Carrère est l'un des cultivateurs de ce que l'on appelle le "roman de non-fiction" ou "roman documentaire"

Carrère : Calais

photo_camera AFP/ JOEL SAGET - L'écrivain français Emmanuel Carrere

Nous avons appris récemment que le 2021e Prix Princesse des Asturies des Lettres a été attribué à l'écrivain français Emmanuel Carrère, auteur d'une œuvre littéraire qui a atteint une grande diffusion auprès du public hispanophone, un fait auquel le travail de l'éditeur de tous ses livres en espagnol, Anagrama, n'est sans doute pas étranger.

Carrère est l'un des cultivateurs de ce qu'on appelle le "roman de non-fiction" ou "roman documentaire", c'est-à-dire des histoires qui, en utilisant les mécanismes narratifs et les ressources rhétoriques de la fiction, ont leur origine directe dans des personnes, des événements et des situations réels (et qui, dans de nombreux cas, incluent l'auteur lui-même comme protagoniste).

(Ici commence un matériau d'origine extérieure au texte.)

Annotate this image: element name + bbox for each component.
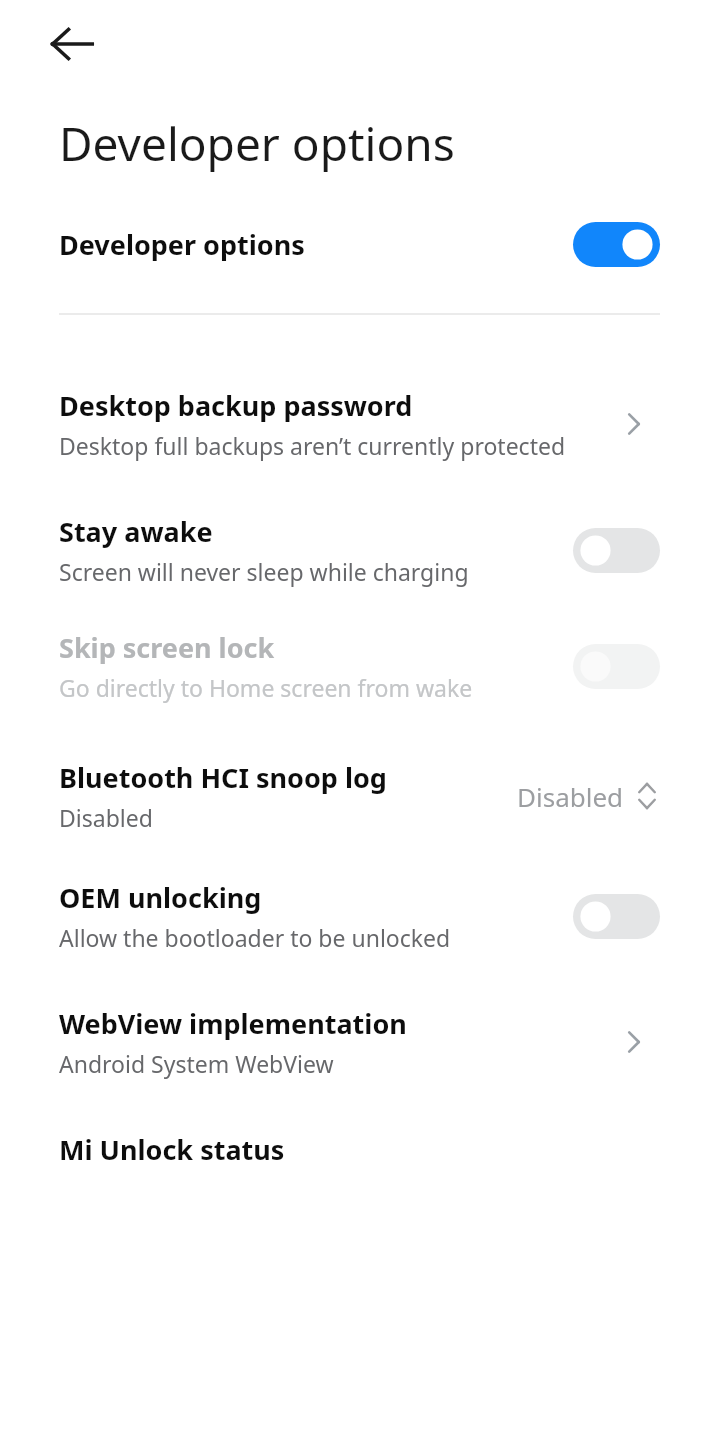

Si nous parlons d'Emmanuel Carrère dans cet espace, habituellement dédié aux récits migratoires, c'est parce que cet auteur a également traité dans son œuvre le sujet des flux migratoires présents dans l'Europe d'aujourd'hui. Concrètement, dans le reportage " Calais " (publié dans la collection Nuevos Cuadernos de Anagrama, en 2017), il raconte les deux semaines qu'il a passées dans cette ville côtière française, au cours du mois de janvier 2016, pour relater l'impact que le campement de migrants qui y était établi (connu sous le nom de Jungle, " le plus grand bidonville d'Europe ", composé de 7 000 personnes et finalement démantelé en octobre 2016) a signifié pour la ville et ses habitants.

Atalayar_Emmanuel Carrere

Peu après son arrivée dans la ville, Carrère, un personnage de son histoire, reçoit une longue lettre de Marguerite Bonnefille (le pseudonyme, comme nous l'apprendrons à la fin de l'histoire, d'une journaliste locale, Marie Goudeseune). Cette lettre permet à Carrère d'analyser l'impact médiatique de l'installation des migrants et d'expliquer aux lecteurs l'approche qu'il veut donner à son reportage : il ne s'agit pas de décrire le camp et les migrants qui y sont installés, mais de montrer la répercussion de ce fait dans la vie quotidienne de Calais. Ainsi, la visite de Carrère à la Jungle est omise des lecteurs, comme une grande ellipse dont la non-mention est toujours présente sur les faits qui apparaissent explicitement dans le texte.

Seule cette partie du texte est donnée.